__GIVEN RECORDS__
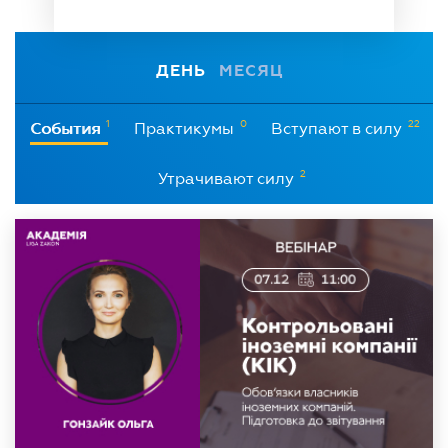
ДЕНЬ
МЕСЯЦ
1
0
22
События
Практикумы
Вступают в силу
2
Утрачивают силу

---

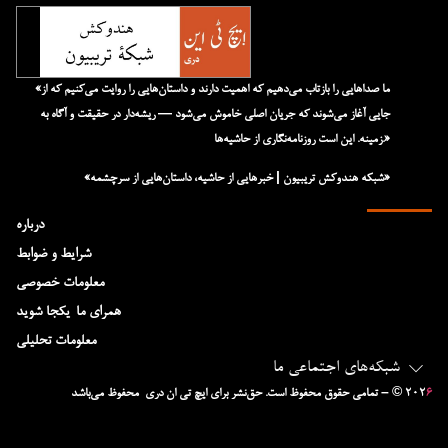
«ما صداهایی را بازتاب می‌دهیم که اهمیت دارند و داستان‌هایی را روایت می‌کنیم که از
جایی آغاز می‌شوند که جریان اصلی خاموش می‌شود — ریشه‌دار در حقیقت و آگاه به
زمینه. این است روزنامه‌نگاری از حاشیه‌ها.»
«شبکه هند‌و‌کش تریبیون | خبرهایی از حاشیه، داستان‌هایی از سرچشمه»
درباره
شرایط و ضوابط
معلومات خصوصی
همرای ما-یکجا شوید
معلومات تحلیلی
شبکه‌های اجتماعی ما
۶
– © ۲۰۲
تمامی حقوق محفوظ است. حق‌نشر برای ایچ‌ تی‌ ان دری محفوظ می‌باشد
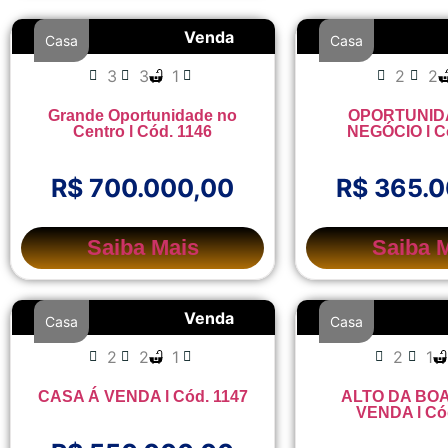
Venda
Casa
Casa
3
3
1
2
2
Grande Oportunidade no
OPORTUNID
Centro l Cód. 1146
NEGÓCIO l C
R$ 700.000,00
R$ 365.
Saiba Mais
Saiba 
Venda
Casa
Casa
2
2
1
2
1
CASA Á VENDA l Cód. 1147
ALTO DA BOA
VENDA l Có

__REQUIRED ACTION__
Find the word "داستان" in the entries, and copy every line it shows up in.

__RESULT OF THIS EXERCISE__
«ما صداهایی را بازتاب می‌دهیم که اهمیت دارند و داستان‌هایی را روایت می‌کنیم که از
«شبکه هند‌و‌کش تریبیون | خبرهایی از حاشیه، داستان‌هایی از سرچشمه»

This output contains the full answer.